___ Input for this task ___

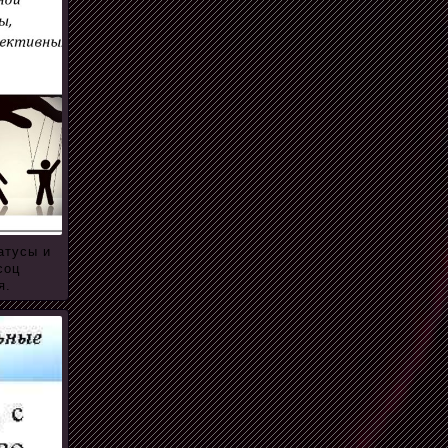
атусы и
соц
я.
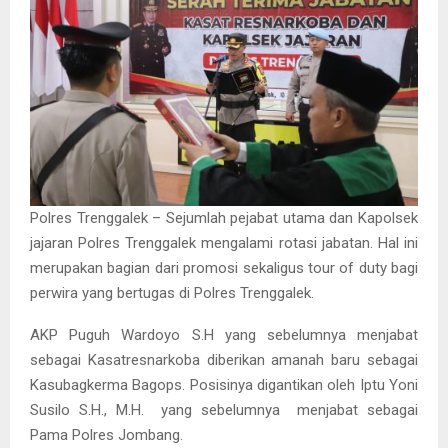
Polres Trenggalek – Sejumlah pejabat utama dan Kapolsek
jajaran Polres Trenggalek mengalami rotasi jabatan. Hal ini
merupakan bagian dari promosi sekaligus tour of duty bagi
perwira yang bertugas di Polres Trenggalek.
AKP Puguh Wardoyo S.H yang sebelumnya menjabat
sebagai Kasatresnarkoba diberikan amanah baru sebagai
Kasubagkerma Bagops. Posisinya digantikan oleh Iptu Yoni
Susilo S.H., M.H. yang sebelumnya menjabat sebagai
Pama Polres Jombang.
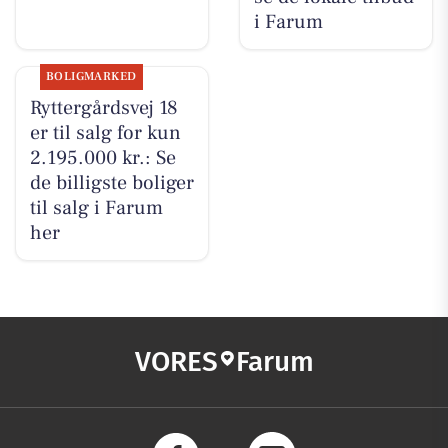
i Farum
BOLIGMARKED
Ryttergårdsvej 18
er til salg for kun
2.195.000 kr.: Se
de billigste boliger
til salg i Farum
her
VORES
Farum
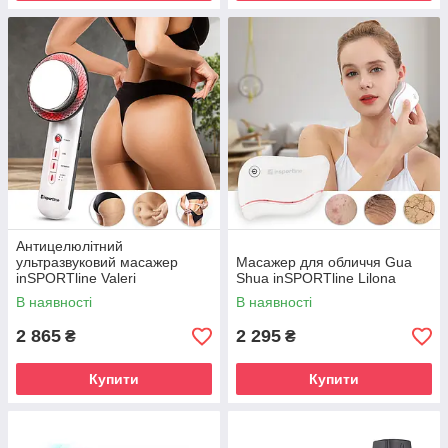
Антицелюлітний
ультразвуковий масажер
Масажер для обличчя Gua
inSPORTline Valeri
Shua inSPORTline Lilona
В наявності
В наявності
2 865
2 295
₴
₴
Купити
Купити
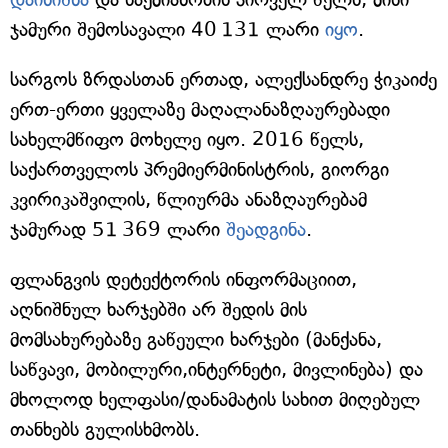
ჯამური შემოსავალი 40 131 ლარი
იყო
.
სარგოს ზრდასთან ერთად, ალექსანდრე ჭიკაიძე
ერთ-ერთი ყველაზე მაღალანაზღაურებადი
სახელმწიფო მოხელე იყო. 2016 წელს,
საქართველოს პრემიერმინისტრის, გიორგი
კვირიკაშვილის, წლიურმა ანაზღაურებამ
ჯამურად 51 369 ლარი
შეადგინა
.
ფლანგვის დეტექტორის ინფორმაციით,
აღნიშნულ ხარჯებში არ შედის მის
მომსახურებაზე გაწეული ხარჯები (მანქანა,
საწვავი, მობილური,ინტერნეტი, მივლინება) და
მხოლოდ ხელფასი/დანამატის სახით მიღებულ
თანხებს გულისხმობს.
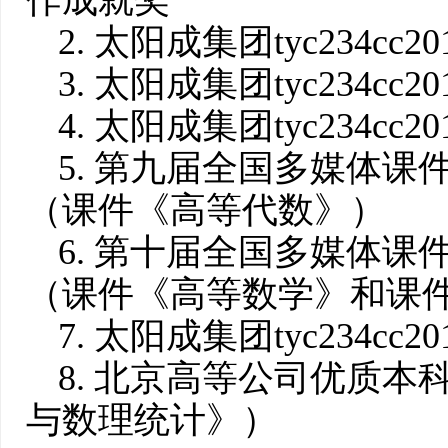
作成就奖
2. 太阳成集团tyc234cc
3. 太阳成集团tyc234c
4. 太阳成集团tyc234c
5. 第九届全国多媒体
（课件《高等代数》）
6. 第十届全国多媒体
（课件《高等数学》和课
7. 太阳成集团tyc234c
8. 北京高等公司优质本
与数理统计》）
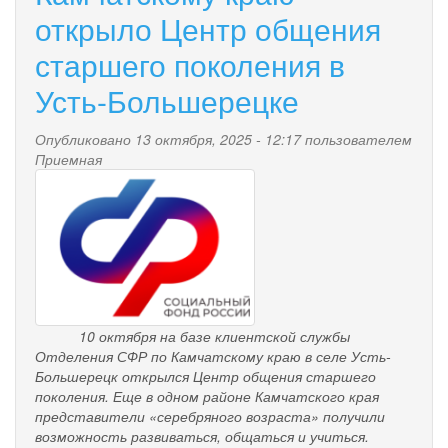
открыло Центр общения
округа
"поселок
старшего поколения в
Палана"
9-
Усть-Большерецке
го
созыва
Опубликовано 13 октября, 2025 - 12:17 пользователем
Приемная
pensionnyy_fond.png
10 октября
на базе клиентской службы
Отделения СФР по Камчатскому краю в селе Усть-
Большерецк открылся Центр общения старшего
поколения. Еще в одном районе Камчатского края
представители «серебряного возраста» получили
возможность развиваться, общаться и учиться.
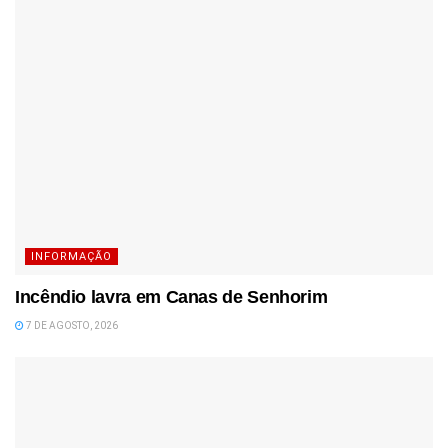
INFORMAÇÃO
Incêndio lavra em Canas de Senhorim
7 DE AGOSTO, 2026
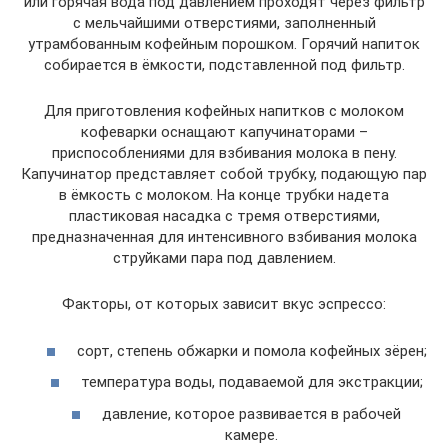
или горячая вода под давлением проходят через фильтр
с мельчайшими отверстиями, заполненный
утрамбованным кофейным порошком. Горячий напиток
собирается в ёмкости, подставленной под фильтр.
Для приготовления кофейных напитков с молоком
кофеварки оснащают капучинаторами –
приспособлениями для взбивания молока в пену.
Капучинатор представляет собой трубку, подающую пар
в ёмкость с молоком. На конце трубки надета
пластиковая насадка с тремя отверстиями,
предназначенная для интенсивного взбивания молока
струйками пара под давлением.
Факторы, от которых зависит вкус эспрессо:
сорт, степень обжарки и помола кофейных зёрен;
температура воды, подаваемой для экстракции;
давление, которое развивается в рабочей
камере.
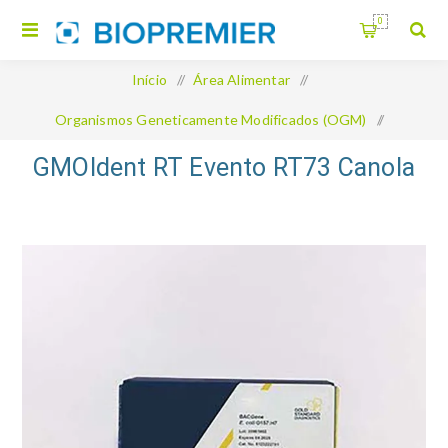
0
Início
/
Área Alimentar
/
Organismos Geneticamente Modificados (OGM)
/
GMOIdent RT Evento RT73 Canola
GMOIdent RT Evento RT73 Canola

___
___ Input for this task ___

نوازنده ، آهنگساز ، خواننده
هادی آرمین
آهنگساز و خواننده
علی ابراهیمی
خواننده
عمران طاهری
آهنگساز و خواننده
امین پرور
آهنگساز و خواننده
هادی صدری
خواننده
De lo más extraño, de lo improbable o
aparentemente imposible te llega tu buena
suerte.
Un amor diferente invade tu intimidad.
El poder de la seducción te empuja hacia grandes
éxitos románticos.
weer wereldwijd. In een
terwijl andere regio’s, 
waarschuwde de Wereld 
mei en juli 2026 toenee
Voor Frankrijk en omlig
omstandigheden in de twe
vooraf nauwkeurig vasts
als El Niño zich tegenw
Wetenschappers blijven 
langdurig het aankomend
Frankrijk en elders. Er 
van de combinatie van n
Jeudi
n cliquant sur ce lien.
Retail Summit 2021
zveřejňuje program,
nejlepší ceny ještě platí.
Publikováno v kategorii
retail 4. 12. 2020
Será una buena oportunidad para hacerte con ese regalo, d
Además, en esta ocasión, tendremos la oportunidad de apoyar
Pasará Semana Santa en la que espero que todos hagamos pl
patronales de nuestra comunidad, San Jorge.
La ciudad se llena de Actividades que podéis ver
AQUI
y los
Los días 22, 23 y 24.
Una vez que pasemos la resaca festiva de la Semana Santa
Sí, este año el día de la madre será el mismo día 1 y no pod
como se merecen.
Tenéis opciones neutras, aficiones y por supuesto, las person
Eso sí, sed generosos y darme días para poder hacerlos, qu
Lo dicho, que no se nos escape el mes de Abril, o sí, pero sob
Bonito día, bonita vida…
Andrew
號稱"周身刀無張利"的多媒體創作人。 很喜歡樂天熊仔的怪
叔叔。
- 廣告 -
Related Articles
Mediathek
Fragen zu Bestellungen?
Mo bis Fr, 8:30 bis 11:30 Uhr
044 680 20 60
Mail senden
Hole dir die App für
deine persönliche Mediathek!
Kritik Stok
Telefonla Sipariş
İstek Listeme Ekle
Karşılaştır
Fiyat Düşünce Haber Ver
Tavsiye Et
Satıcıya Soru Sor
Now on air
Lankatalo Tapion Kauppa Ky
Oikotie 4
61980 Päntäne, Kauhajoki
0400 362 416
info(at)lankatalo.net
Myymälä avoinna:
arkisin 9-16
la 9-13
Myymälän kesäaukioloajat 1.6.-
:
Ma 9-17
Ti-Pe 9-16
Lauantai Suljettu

___

-- Exercise brief --
Could you copy out every line in the listing where the word "poder" appears?

-- Answer area --
El poder de la seducción te empuja hacia grandes
Eso sí, sed generosos y darme días para poder hacerlos, qu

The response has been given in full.